What can you make with CSA produce?

I’m happy to report that I successfully cooked everything that we received from the farm. Honestly, I was worried about a few of the items, because I didn’t know if my family would be open to eating them.

Here are a few of the dishes I made during the week:


 Tossed salad using the romaine lettuce

summer-squash-with-basil Sauteed summer squash with basil


 Make-your-own taco bar with romaine lettuce, cheddar cheese and green onions

I neglected to take a picture of the beet salad I made, but it was pretty good!

How much does a CSA cost?

The farm from which we received our items runs for 23 weeks and costs $897, which averages out to $39 per week. I took a look at some other CSAs in our area, and they run about the same price per week, with some arrangements lasting a shorter time.

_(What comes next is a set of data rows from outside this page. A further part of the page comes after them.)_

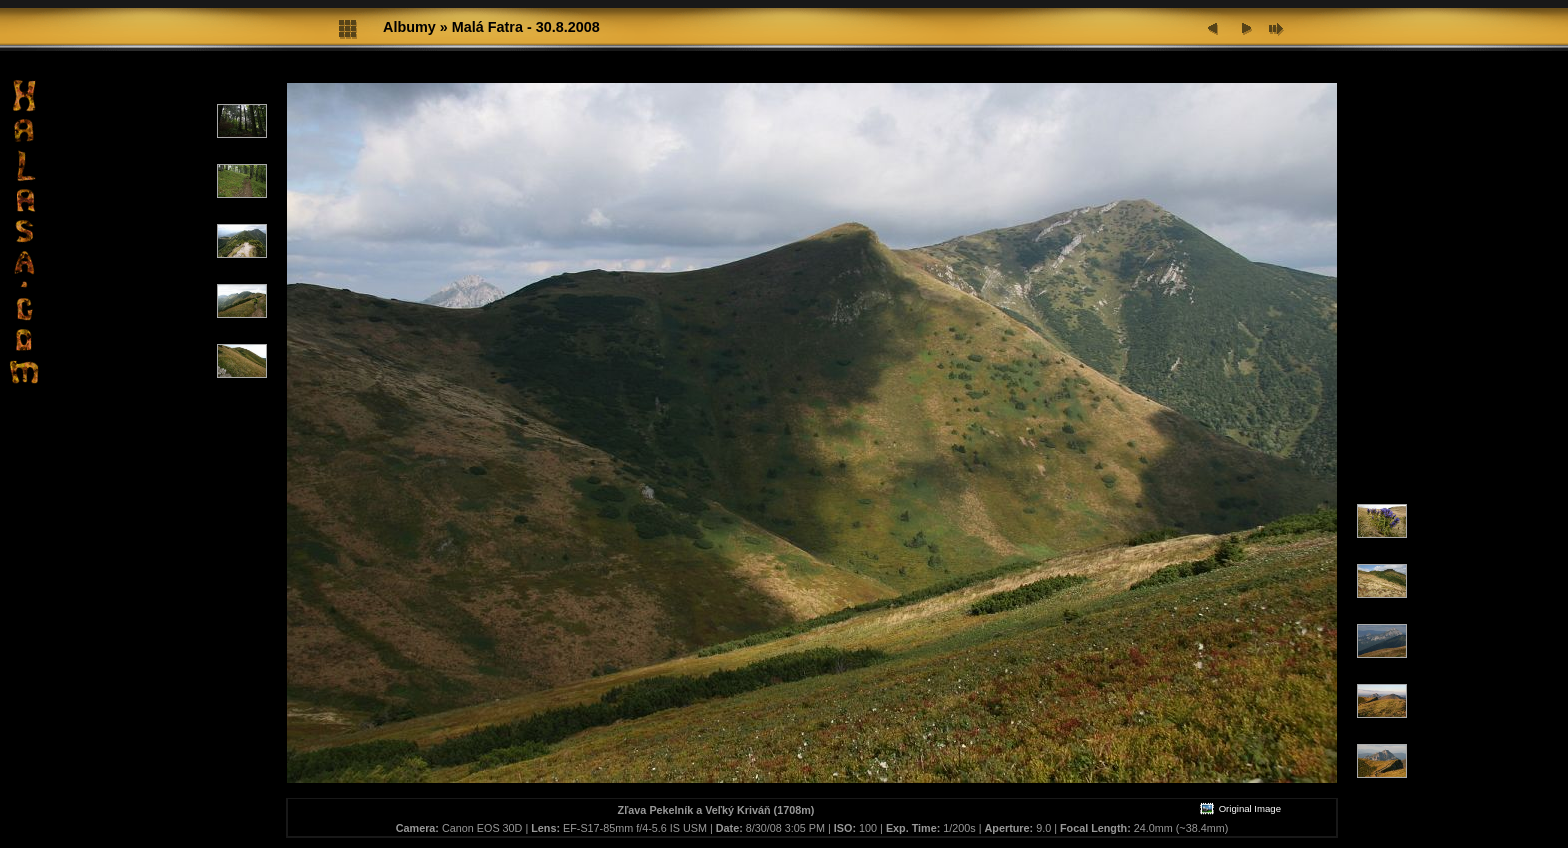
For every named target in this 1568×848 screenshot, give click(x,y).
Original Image (1240, 808)
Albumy (409, 27)
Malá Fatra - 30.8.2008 (526, 27)
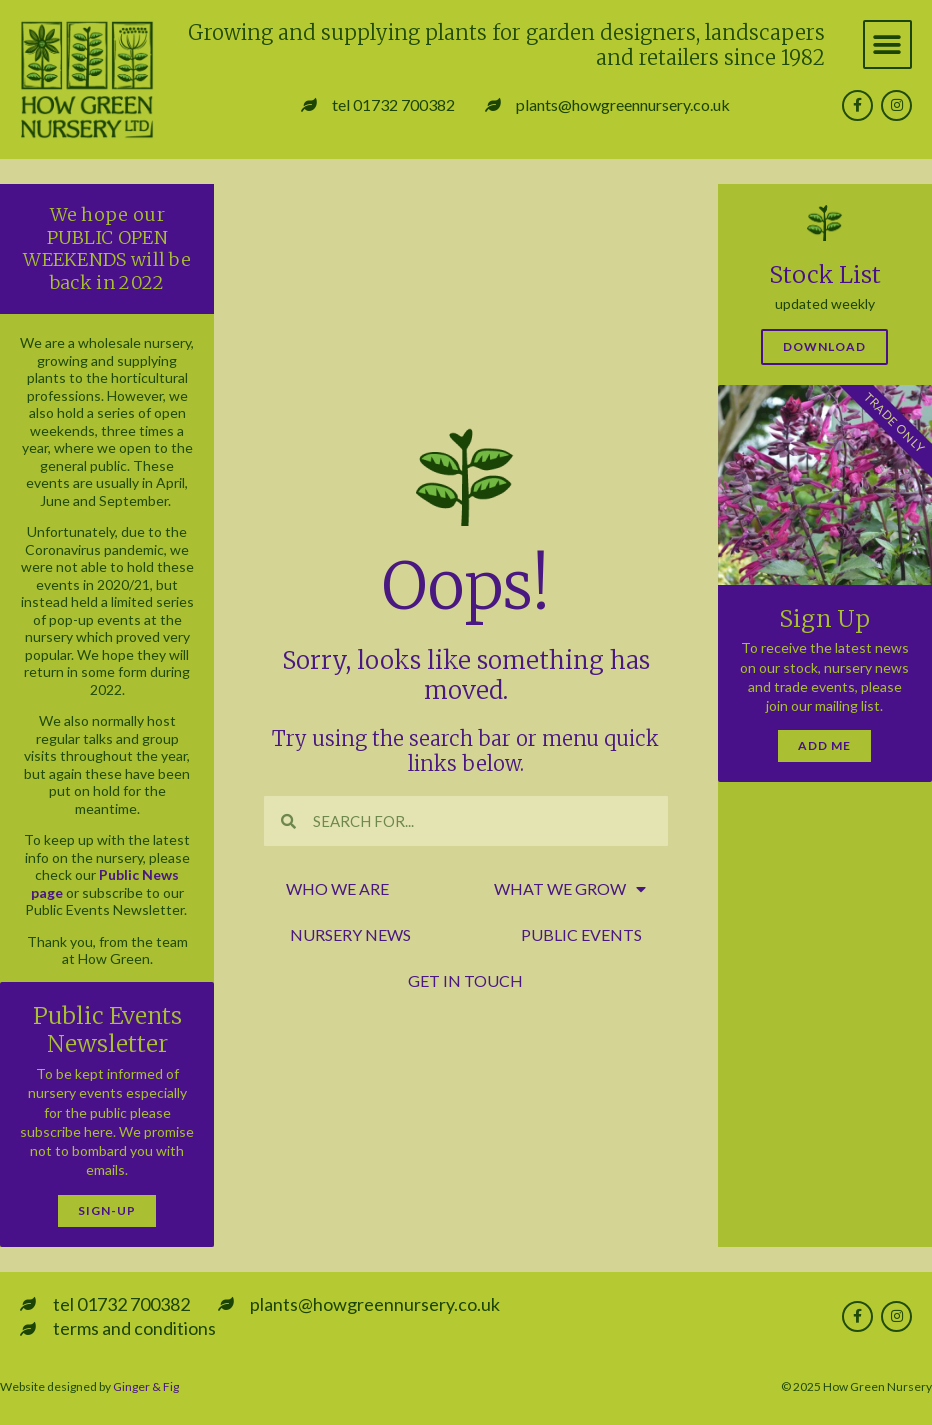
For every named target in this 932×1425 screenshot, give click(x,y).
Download (824, 346)
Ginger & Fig (146, 1386)
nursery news (350, 934)
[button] (887, 44)
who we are (337, 888)
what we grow (570, 889)
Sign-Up (107, 1210)
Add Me (824, 745)
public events (581, 934)
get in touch (465, 980)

At first, I thought, “Oh, that’s way out of our price range!” I usually try to stay at under $100 per week for all of our groceries, and I couldn’t see spending 2/5 of our budget on 10 items.

On the other hand, the produce was much nicer than what I found in the store, and knowing that it was already paid for made me determined to cook all of it, so that none went to waste.

That particular week, we ate much more veggies than ever before, and that was something I was excited about.

So, what’s the verdict on the CSA?

The verdict was that we loved it and we are now members of this same CSA.

Even though many other CSAs in the area fill up very early in the year, during my research I noticed that this farm did not have the word “full” next to one of their delivery routes. I emailed them to ask if I could still join and they said yes!

We picked up our first share a couple of days ago and have been enjoying more blueberries, peaches (although they are still crunchy!), a delicious herb bread, and more. Nothing “weird” this week, except for maybe kale, which I have not cooked before, but for which I know I can find a million recipes on Pinterest :)

Are you a member of a CSA? What do you like/dislike about it?